Dice que es una vieja amiga de hace veinte años.

Volví a leer las palabras. Y volví a leerlas.

– Ground control to Major Cope.

Era Muse. No había dicho esas palabras, las había cantado, como en la canción de David Bowie. Me sobresalté.

– Cantas tan bien como eliges los zapatos -dije.

– Muy gracioso. -Señaló mi mensaje y arqueó una ceja-. ¿Quién es la tal Lucy? ¿Una antigua novia?

No dije nada.

– Oh, vaya. -La ceja arqueada bajó-. He metido la pata. Perdona…

– No te preocupes, Muse.

– Tú tampoco te preocupes, Cope. Al menos hasta después.

Su mirada se dirigió al reloj detrás de mí. Yo también miré. Tenía razón. La hora del almuerzo había terminado. Aquello tendría que esperar. No sabía qué quería Lucy. O puede que sí lo supiera. El pasado estaba volviendo. Todo. Por lo visto, los muertos estaban saliendo de sus hoyos.

Pero todo eso tendría que esperar. Cogí el fax y me puse en pie.

Muse también se levantó.

– Empieza la función -dijo.

Asentí. Algo más que la función. Iba a destruir a esos dos hijos de puta. Y tendría que hacer un gran esfuerzo para no disfrutar demasiado.

En el estrado, después del almuerzo, Jerry Flynn parecía bastante sereno. Por la mañana le había hecho poco daño. No tenía por qué pensar que por la tarde sería diferente.
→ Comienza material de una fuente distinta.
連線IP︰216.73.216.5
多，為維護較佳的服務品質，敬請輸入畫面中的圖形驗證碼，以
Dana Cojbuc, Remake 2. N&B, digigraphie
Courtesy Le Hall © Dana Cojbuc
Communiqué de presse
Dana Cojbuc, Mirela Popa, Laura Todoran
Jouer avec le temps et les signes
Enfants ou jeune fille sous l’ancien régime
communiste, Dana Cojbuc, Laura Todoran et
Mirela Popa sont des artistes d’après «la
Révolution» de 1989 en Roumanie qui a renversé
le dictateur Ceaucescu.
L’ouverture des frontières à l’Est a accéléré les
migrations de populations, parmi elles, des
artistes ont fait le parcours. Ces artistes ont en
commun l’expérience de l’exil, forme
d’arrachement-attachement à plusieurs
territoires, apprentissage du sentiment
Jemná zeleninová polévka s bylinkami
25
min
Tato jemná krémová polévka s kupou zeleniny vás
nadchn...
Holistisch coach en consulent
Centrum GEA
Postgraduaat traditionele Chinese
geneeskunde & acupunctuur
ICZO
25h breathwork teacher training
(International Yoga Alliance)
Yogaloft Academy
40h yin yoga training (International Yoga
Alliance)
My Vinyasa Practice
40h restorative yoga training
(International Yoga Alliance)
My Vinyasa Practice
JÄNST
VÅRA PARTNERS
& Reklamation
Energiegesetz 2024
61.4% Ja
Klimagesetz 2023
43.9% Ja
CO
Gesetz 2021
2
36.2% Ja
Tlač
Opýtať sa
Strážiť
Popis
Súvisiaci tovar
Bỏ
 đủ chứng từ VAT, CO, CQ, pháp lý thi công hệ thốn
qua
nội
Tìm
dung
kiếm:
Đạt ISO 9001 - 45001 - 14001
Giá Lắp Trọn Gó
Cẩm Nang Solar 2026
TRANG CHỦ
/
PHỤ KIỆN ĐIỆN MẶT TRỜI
– Señor Flynn, ¿le gusta la pornografía? -empecé.

Ni siquiera esperé lo evidente. Me volví hacia Mort Pubin y le hice un gesto sarcástico con la mano, como si le hubiera presentado y le invitara a subir al escenario.

– ¡Protesto!

Pubin ni siquiera tuvo que dar explicaciones. El juez me miró desaprobadoramente. Me encogí de hombros y dije:

– Prueba dieciocho. -Cogí la hoja de papel-. Ésta es una factura enviada a la fraternidad de los gastos por conexiones de internet. ¿La reconoce?

La miró.

– Yo no pago las facturas. Lo hace el tesorero.

– Sí, el señor Rich Devin, que ha declarado que esta factura es de la fraternidad.

El juez miró a Flair y a Mort.

– ¿Alguna objeción?

– Estipularemos que es una factura de la fraternidad -se limitó a decir Flair.

– ¿Ve esta entrada? -Señalé una de las primeras líneas.